Ağlamak insana özgü bir olaydır.
İnsanoğlu dünyaya gözünü açtığında başlar ağlamaya. Hasret, merhamet, sevgi, korku, üzüntü hatta bazen sevinç bile ağlatır insanı.
Kelimelerin tükendiği, aklın insan halini ifade etmeye gücü yetmediği, dilin durum için aciz, biçare kaldığı, bulsa da kelimelerin kifayetsiz kaldığı vakit, gönül bağından kopan birkaç inci tanesidir gözyaşı.
Yürekte meydana gelen duygu selinin belirtisidir gözyaşı.
Merhametli bir kalbin olmazsa olmazıdır gözyaşı.
Yaratılan tüm canlılar içinde insana verilen ilahi bir duygudur merhamet.
Bir yürek sancısıdır merhamet.
***
Merhum
Başbakan Adnan Menderes 1952 yılında NATO toplantısı için bulunduğu Fransa'da,
"Osmanoğulları burada yaşıyor. Bunlar ne yer, ne içer, ne ile geçinir?" diye sormuştu Paris Büyükelçisi'ne.
Büyükelçinin son Osmanlı hakkında hiçbir bilgiye sahip olmadığını anlayınca öfkelenmiş ve
"Sana 24 saat mühlet! Ya Osmanlı ailesinin adresi ya da istifanla gelirsin" demişti.
***
Büyükelçinin bulduğu adresi ziyaret eden Adnan Menderes, gördükleri karşısında çılgına dönmüştü.
Abdülhamid'in 80 yaşındaki hanımı
Şefika Sultan, 60 yaşındaki kızı
Ayşe Sultan ve diğer Osmanlı hanımları,
Paris yakınlarında bir bulaşıkhanede Fransızların kirlililerini yıkayarak zar zor geçinebiliyordu.
Manzara Menderes'i ağlatmıştı.
"Anne ne olur affet bizi, geç geldik" demişti.
"Sen de kimsin?" diye sormuştu Şefika Sultan.
Menderes de;
"Ben Türkiye Cumhuriyeti'nin başbakanıyım" demişti.
"Ben başbakanım" sözünü duyan Şefika sultan sevinçten bayılmıştı.
***
Menderes, Türkiye'ye döndüğünde
Cumhurbaşkanı Celal Bayar'a çıkmış,
"Osmanlı'yı bulaşık yıkarken gördüm. Türkiye'ye dönmeleri için af kanunu çıkaracağım" demişti.
Bayar da;
"Sus! Sakın bu konuyu bir daha açma, malûm gazetelerin tahrikiyle asker ihtilal yapar" diye karşılık vermişti.

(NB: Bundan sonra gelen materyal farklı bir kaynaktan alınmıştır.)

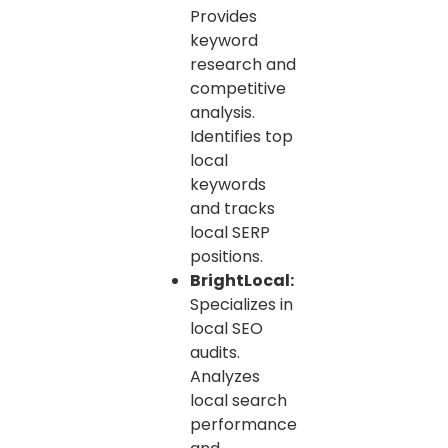
Provides
keyword
research and
competitive
analysis.
Identifies top
local
keywords
and tracks
local SERP
positions.
BrightLocal:
Specializes in
local SEO
audits.
Analyzes
local search
performance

Menderes istifa mektubunu masaya bırakıp odadan çıkmıştı.
***
Mektupta,
"Anne ve babasının hizmetçilik yaptığı bir ülkenin başbakanı olmaktan utanç duyuyorum, istifamın kabulünü arz ederim" diye yazmıştı Başbakan Menderes.
Osmanlı'dan miras sultanların yurda dönüşüne izin verilmesi şartıyla istifadan vazgeçmişti.
Sultan II. Abdülhamid'in hanımı ve kızı bu sayede İstanbul'a gelebilmişti.
Menderes, bir sabah
Teşvikiye'deki evin kapısını çalmıştı.
Kapıyı ise
Ayşe Sultan açmıştı.
"Şayet kabul buyururlarsa Valide Sultan'ı görmek isterim" demişti.
Başında tülbent elinde tespihiyle Menderes'i karşılayan Şefika Sultan;
"Beyefendi, niçin önceden haberimiz olmadı, gâfil avlandık" diye yakınmıştı.
Menderes de;
"Ben elinizi öperek hayır duanızı almak ve bir ihtiyacınız olup olmadığını öğrenmek için geldim" demişti.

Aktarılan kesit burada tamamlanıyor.